“It’s very good of you to try and patch it up; all I know is that not one of them crossed my threshold. No, you needn’t try and tone it down; I know perfectly how the case stands. In New York, if you please, I didn’t go.”
“So much the worse for New York!” cried Waterville, who, as he afterwards said to Littlemore, had got quite worked up.
“And now you know why I want to get into society over here?” She jumped up and stood before him; with a dry hard smile she looked down at him. Her smile itself was an answer to her question; it expressed a sharp vindictive passion. There was an abruptness in her movements which left her companion quite behind; but as he still sat there returning her glance he felt he at last in the light of that smile, the flash of that almost fierce demand, understood Mrs. Headway.
She turned away to walk to the gate of the garden, and he went with her, laughing vaguely and uneasily at her tragic tone. Of course she expected him to serve, all obligingly, all effectively, her rancour; but his female relations, his mother and his sisters, his innumerable cousins, had been a party to the slight she had suffered, and he reflected as he walked along that after all they had been right. They had been right in not going to see a woman who could chatter that way about her social wrongs; whether she were respectable or not they had had the true assurance she’d be vulgar. European society might let her in, but European society had its limpness. New York, Waterville said to himself with a glow of civic pride, was quite capable of taking a higher stand in such a matter than London. They went some distance without speaking; at last he said, expressing honestly the thought at that moment uppermost in his mind: “I hate that phrase, ‘getting into society.’ I don’t think one ought to attribute to one’s self that sort of ambition. One ought to assume that one’s in the confounded thing—that one is society—and to hold that if one has good manners one has, from the social point of view, achieved the great thing. ‘The best company’s where I am,’ any lady or gentleman should feel. The rest can take care of itself.”

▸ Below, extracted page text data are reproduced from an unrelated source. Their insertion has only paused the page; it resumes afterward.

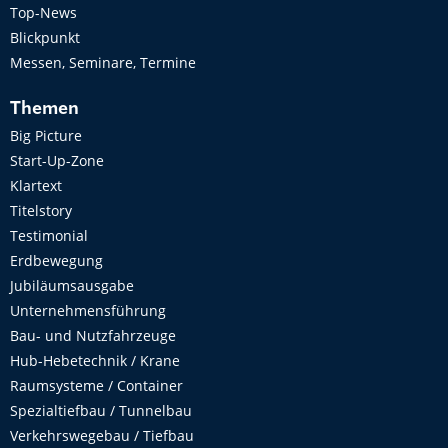
Top-News
Blickpunkt
Messen, Seminare, Termine
Themen
Big Picture
Start-Up-Zone
Klartext
Titelstory
Testimonial
Erdbewegung
Jubiläumsausgabe
Unternehmensführung
Bau- und Nutzfahrzeuge
Hub-Hebetechnik / Krane
Raumsysteme / Container
Spezialtiefbau / Tunnelbau
Verkehrswegebau / Tiefbau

For a moment she appeared not to understand, then she broke out: “Well, I suppose I haven’t good manners; at any rate I’m not satisfied! Of course I don’t talk right—I know that very well. But let me get where I want to first—then I’ll look after the details. If I once get there I shall be perfect!” she cried with a tremor of passion. They reached the gate of the garden and stood a moment outside, opposite the low arcade of the Odéon, lined with bookstalls, at which Waterville cast a slightly wistful glance, waiting for Mrs. Headway’s carriage, which had drawn up at a short distance. The whiskered Max had seated himself within and, on the tense elastic cushions, had fallen into a doze. The carriage got into motion without his waking; he came to his senses only as it stopped again. He started up staring and then without confusion proceeded to descend.
“I’ve learned it in Italy—they call it the siesta,” he remarked with an agreeable smile, holding the door open to Mrs. Headway.

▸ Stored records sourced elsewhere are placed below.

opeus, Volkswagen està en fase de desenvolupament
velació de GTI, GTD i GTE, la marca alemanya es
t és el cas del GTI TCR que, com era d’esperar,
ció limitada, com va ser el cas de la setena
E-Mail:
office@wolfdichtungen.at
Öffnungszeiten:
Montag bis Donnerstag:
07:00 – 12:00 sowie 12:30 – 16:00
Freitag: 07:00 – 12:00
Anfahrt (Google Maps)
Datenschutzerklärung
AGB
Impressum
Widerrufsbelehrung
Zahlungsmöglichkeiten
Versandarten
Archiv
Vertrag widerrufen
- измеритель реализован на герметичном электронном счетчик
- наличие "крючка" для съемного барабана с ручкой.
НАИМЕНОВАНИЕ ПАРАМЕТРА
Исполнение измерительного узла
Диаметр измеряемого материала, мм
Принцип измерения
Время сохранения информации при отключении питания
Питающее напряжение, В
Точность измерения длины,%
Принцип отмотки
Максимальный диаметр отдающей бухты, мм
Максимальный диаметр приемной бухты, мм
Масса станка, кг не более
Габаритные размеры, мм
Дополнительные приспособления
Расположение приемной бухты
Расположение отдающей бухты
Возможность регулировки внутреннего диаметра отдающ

“Well, I should think you had and they might!” this lady replied, laughing amicably as she got into the vehicle, where Waterville placed himself beside her. It was not a surprise to him that she spoiled her courier; she naturally would spoil her courier. But civilisation begins at home, he brooded; and the incident threw an ironic light on her desire to get into society. It failed, however, to divert her thoughts from the subject she was discussing with her friend, for as Max ascended the box and the carriage went on its way she threw out another note of defiance. “If once I’m all right over here I guess I can make New York do something! You’ll see the way those women will squirm.”
Waterville was sure his mother and sisters wouldn’t squirm; but he felt afresh, as the carriage rolled back to the Hôtel Meurice, that now he understood Mrs. Headway. As they were about to enter the court of the hotel a closed carriage passed before them, and while a few moments later he helped his companion to alight he saw that Sir Arthur Demesne had stepped from the other vehicle. Sir Arthur perceived Mrs. Headway and instantly gave his hand to a lady seated in the coupé. This lady emerged with a certain slow impressiveness, and as she stood before the door of the hotel—a woman still young and fair, with a good deal of height, gentle, tranquil, plainly dressed, yet distinctly imposing—it came over our young friend that the Tory member had brought his principal female relative to call on Nancy Beck. Mrs. Headway’s triumph had begun; the dowager Lady Demesne had taken the first step. Waterville wondered whether the ladies in New York, notified by some magnetic wave, were beginning to be convulsed. Mrs. Headway, quickly conscious of what had happened, was neither too prompt to appropriate the visit nor too slow to acknowledge it. She just paused, smiling at Sir Arthur.
“I should like to introduce my mother—she wants very much to know you.” He approached Mrs. Headway; the lady had taken his arm. She was at once simple and circumspect; she had every resource of the English matron.
Mrs. Headway, without advancing a step, put out a hand as if to draw her quickly closer. “I declare you’re too sweet!” Waterville heard her say.